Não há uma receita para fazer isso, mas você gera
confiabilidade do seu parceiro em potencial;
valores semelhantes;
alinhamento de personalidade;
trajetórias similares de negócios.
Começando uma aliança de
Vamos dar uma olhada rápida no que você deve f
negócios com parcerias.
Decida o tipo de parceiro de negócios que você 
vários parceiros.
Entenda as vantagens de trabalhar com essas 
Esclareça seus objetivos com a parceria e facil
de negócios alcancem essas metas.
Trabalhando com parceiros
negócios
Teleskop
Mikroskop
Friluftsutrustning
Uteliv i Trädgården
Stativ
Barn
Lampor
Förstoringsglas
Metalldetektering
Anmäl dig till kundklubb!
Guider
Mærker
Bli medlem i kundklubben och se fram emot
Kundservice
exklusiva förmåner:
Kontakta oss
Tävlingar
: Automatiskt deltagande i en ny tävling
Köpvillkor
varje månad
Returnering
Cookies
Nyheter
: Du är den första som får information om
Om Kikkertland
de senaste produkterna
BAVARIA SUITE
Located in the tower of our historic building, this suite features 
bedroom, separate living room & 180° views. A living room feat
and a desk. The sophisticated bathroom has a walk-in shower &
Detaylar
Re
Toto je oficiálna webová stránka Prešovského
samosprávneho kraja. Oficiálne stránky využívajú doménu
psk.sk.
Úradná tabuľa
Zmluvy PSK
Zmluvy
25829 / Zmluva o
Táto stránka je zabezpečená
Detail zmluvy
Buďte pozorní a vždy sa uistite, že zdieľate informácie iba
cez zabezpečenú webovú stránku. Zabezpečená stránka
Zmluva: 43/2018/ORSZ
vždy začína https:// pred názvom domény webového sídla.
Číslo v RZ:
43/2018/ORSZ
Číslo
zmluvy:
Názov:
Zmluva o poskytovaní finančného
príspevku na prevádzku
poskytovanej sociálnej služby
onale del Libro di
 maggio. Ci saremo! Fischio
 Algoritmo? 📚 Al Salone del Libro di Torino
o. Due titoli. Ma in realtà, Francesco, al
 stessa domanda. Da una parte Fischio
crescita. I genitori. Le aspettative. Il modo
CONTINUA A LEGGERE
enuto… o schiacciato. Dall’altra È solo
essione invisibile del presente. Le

========================

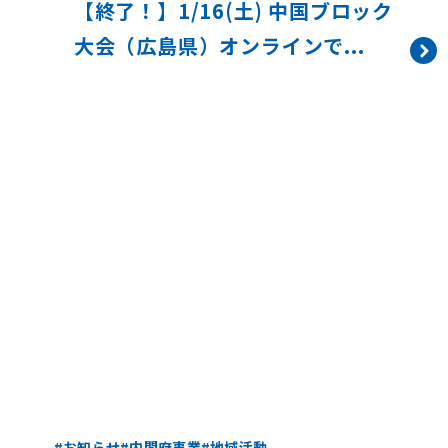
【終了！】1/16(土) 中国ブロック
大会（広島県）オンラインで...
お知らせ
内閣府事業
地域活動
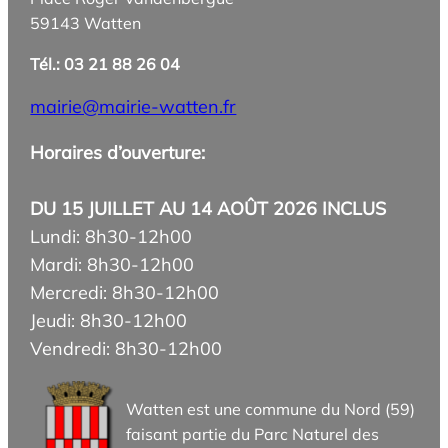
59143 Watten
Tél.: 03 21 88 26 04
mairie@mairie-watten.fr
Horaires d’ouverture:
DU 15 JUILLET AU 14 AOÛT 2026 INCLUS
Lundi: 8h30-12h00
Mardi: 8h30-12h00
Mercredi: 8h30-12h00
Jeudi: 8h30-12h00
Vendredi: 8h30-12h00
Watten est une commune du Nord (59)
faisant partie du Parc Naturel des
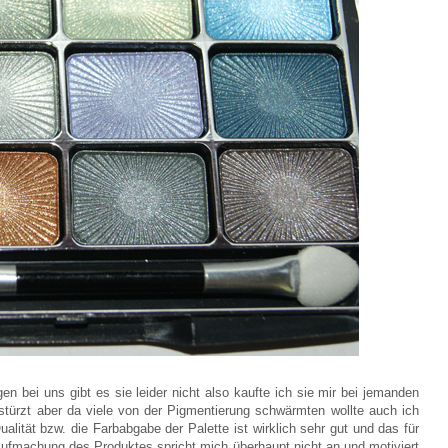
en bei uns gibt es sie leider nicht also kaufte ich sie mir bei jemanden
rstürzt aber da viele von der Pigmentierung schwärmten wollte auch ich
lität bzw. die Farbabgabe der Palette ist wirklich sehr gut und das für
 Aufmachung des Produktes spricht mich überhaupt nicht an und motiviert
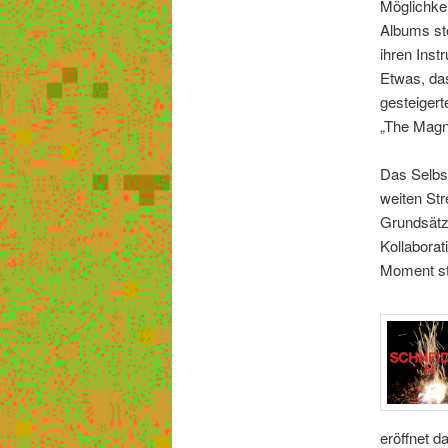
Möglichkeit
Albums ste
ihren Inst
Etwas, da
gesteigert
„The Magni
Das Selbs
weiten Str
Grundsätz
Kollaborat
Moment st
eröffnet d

========================

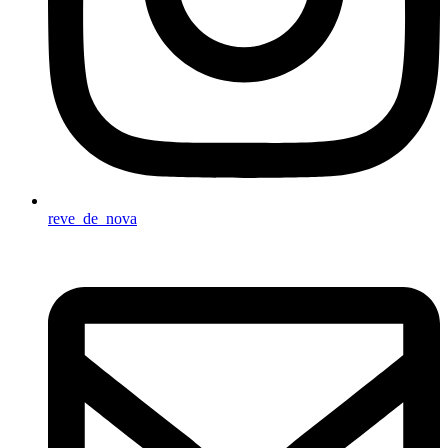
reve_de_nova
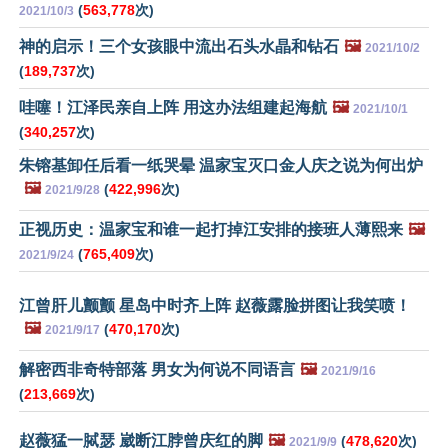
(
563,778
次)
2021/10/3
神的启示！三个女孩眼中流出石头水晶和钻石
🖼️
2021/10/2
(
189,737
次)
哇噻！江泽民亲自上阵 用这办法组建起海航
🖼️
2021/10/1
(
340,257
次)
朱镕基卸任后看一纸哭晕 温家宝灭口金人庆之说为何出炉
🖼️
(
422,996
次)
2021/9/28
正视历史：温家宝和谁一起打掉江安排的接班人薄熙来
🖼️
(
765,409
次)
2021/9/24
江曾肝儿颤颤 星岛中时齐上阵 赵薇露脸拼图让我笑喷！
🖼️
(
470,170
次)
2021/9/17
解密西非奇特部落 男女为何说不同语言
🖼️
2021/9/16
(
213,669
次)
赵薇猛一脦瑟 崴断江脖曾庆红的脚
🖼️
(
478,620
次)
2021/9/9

========================

# EXERCISE AIM:
Beginning with the line above that contains "o. Due titoli. Ma in realtà, Francesco, al", copy each line exactly up to and including the line that contains "essione invisibile del presente. Le", and go no further.

# YOUR RESPONSE:
o. Due titoli. Ma in realtà, Francesco, al
 stessa domanda. Da una parte Fischio
crescita. I genitori. Le aspettative. Il modo
CONTINUA A LEGGERE
enuto… o schiacciato. Dall’altra È solo
essione invisibile del presente. Le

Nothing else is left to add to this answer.